Sebagai orang tua dari anak yang mengalami gangguan CdLS, para orang tua seringkali merasa kebingungan dengan kondisi anak yang terlahir berbeda. Hal ini membuat mereka merasa sendiri tanpa tahu apa yang harus dilakukan untuk mengatasi masalah yang dihadapi.
“Dan Yayasan memberi dukungan dan konsultasi kepada para orangtua dalam menghadapi permasalah sehari-hari. Selain itu, Yayasan juga mencarikan bantuan alat-alat medis dasar seperti nebulizer dan juga mencarikan donator untuk susu dan popok sekali pakai untuk anak-anak,” imbuhnya.

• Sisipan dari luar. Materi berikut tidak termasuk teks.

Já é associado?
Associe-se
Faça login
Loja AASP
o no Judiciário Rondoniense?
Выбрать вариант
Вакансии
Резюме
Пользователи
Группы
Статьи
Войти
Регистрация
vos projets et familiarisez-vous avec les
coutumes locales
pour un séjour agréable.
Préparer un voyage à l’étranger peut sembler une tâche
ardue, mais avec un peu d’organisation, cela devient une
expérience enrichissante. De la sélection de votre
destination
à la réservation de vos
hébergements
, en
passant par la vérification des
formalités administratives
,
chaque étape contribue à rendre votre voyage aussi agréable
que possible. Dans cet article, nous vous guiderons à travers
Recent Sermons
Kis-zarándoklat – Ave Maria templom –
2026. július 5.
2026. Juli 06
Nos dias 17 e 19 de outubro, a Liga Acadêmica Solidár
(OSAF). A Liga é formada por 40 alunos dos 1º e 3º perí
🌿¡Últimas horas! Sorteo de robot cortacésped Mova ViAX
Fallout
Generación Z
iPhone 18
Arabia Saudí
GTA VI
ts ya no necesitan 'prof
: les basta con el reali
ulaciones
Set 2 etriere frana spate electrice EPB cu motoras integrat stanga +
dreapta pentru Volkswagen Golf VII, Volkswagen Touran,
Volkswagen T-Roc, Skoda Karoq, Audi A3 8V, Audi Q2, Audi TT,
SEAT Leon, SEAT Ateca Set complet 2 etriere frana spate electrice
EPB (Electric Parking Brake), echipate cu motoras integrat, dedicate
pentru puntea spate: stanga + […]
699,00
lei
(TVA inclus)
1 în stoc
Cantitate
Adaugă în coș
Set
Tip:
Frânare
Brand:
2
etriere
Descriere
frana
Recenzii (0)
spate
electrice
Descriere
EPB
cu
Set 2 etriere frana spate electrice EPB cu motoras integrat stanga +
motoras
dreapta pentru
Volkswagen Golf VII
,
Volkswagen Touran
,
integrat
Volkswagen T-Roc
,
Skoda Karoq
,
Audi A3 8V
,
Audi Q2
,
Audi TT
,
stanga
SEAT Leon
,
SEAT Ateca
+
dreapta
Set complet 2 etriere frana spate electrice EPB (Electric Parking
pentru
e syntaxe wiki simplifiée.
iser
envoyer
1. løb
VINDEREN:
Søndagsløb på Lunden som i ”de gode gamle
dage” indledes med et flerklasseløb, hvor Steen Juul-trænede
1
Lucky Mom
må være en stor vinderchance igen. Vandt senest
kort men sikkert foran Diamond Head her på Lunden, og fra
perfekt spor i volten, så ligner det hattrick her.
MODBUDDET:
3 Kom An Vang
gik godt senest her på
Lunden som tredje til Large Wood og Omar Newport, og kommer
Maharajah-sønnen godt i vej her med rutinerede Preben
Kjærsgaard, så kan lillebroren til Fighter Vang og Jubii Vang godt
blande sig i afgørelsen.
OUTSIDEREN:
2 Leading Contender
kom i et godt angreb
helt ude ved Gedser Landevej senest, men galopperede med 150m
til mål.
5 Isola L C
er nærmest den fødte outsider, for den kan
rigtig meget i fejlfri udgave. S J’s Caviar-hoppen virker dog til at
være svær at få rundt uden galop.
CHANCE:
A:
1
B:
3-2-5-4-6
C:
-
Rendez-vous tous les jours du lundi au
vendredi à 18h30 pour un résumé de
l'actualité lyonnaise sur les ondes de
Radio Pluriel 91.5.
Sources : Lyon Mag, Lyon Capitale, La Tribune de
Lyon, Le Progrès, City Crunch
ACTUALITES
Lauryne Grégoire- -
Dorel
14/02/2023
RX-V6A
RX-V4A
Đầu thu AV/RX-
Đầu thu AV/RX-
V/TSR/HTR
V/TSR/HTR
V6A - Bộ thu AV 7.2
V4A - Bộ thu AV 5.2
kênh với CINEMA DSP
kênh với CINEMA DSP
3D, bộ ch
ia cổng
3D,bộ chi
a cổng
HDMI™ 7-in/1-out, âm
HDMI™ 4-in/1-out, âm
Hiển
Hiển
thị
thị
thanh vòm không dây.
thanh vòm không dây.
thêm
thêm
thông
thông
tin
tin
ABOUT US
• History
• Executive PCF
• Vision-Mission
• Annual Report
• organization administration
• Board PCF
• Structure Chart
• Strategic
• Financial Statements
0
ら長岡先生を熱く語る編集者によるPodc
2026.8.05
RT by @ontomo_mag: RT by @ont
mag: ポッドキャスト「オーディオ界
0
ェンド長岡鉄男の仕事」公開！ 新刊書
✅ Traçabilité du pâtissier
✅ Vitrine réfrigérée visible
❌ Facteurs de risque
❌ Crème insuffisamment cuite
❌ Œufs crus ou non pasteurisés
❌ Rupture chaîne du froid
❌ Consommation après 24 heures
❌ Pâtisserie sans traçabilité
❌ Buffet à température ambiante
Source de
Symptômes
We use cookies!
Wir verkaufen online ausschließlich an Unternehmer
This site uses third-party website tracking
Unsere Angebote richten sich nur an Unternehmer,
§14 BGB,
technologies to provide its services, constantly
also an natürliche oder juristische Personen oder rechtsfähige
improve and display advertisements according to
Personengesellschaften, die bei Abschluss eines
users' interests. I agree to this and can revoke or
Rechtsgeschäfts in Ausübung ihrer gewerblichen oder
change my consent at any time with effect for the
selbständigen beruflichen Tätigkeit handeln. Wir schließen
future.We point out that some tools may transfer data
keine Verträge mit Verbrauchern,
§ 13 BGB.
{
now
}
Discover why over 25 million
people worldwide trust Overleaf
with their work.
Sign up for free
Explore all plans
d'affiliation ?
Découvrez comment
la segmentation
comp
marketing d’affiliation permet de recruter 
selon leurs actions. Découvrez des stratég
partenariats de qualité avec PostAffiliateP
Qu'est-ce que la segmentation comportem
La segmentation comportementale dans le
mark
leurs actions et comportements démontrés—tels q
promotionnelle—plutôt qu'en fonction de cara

Menurutnya, anak-anak yang menderita CdLS membutuhkan uluran tangan dan dukungan dari semua pihak maupun intitusi. Termasuk pula pemerintah dan civitas akademik di tengah-tengah kondisi kesehatan dan sulitnya kehidupan yang mereka jalani.
“Keberadaan anak-anak kami CdLS ini adalah anugerah bagi dunia kesehatan, pendidikan dan penelitian Indonesia, demi meningkatkan kualitas hidup generasi yang akan datang,” ungkap Koko Prabu.
“Kami berharap dengan kita bergandengan tangan sejak awal ini bisa menjadi gerakan dan upaya pencegahan bayi lahir dengan kelainan langka CdLS, serta memberikan angka harapan hidup yang lebih tinggi kepada penyintasnya,” pungkasnya.